* **DATA BELOW**
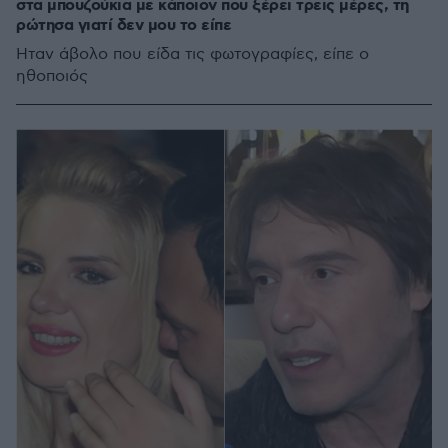
στα μπουζούκια με κάποιον που ξέρει τρεις μέρες, τη
ρώτησα γιατί δεν μου το είπε
Ήταν άβολο που είδα τις φωτογραφίες, είπε ο
ηθοποιός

* **EXERCISE INSTRUCTIONS**
Print the material again, unchanged, without its pictures.

* **REPLY TO THE TASK**
στα μπουζούκια με κάποιον που ξέρει τρεις μέρες, τη
ρώτησα γιατί δεν μου το είπε
Ήταν άβολο που είδα τις φωτογραφίες, είπε ο
ηθοποιός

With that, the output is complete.